I once happened to overhear from the next drawing room a conversation between the Queen and Princess de Lamballe. The Princess, blonde, blue-eyed and much given to what she called “nervous spasms,” was a member of the royal family and, according to widely accredited public rumour, the Queen’s lover. I did not believe that there was any truth to this gossip although both ladies were indeed close friends.
“Yes, my heart,” the Queen was telling the Princess, “when things return to what they should be, we might forgive some of the commoners who participated in the Revolution, provided of course that they repent their errors and help us return to the old ways. Some of them have been driven by ambition rather than by evil purposes.”

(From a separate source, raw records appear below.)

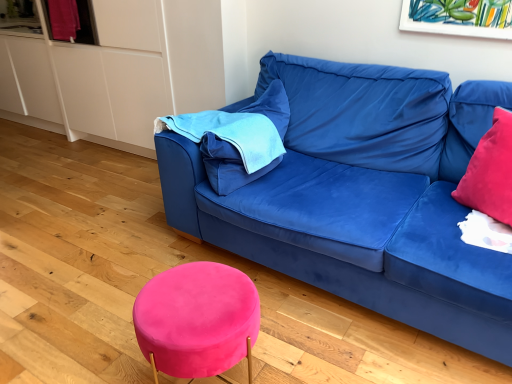 Question: Considering the relative sizes of velvet pink stool at lower center and velvet blue couch at center in the image provided, is velvet pink stool at lower center taller than velvet blue couch at center?

Choices:
 (A) yes
 (B) no

Answer: (B)

Question: Is velvet pink stool at lower center aimed at velvet blue couch at center?

Choices:
 (A) yes
 (B) no

Answer: (B)

Question: Does velvet pink stool at lower center have a lesser height compared to velvet blue couch at center?

Choices:
 (A) no
 (B) yes

Answer: (B)

Question: From the image's perspective, is velvet pink stool at lower center beneath velvet blue couch at center?

Choices:
 (A) no
 (B) yes

Answer: (B)

Question: Are velvet pink stool at lower center and velvet blue couch at center located far from each other?

Choices:
 (A) yes
 (B) no

Answer: (B)

Question: Does velvet pink stool at lower center touch velvet blue couch at center?

Choices:
 (A) no
 (B) yes

Answer: (A)

Question: Considering the relative sizes of velvet blue couch at center and velvet pink stool at lower center in the image provided, is velvet blue couch at center thinner than velvet pink stool at lower center?

Choices:
 (A) yes
 (B) no

Answer: (B)

Question: Is velvet blue couch at center looking in the opposite direction of velvet pink stool at lower center?

Choices:
 (A) no
 (B) yes

Answer: (A)

Question: Does velvet blue couch at center have a greater height compared to velvet pink stool at lower center?

Choices:
 (A) no
 (B) yes

Answer: (B)

Question: Considering the relative sizes of velvet blue couch at center and velvet pink stool at lower center in the image provided, is velvet blue couch at center bigger than velvet pink stool at lower center?

Choices:
 (A) yes
 (B) no

Answer: (A)

Question: Is velvet blue couch at center smaller than velvet pink stool at lower center?

Choices:
 (A) yes
 (B) no

Answer: (B)

Question: From the image's perspective, is velvet blue couch at center located above velvet pink stool at lower center?

Choices:
 (A) no
 (B) yes

Answer: (B)

Question: Is blue fabric pillow at upper left looking in the opposite direction of velvet pink stool at lower center?

Choices:
 (A) yes
 (B) no

Answer: (B)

“That is what I have always said, Madam,” the Princess de Lamballe chimed in. “They misbehaved more out of ambition than evil purposes.”
“But others,” continued the Queen, “will be shown no mercy. I am thinking of those noblemen who betrayed the Crown, of which they should have been the natural support. Men such as Lafayette, Lauzun, Villers shall pay with their lives.”
“True,” said the Princess. “All of them shall pay with their lives.”
The door to the drawing room where I stood was wide open, and the Queen, who had spoken loudly and clearly, knew of my presence there. She had intended me to hear these remarks. I excused myself to Madame and went to the room where the Queen was sitting. I curtseyed and stared directly at her. She pursed her lips like a petulant child and shook her head at me in defiance. I almost pitied her for her illusions, for I did not believe that things would ever “return to what they should be.” While generously handing out death sentences, she seemed unaware of the fragility of her own situation.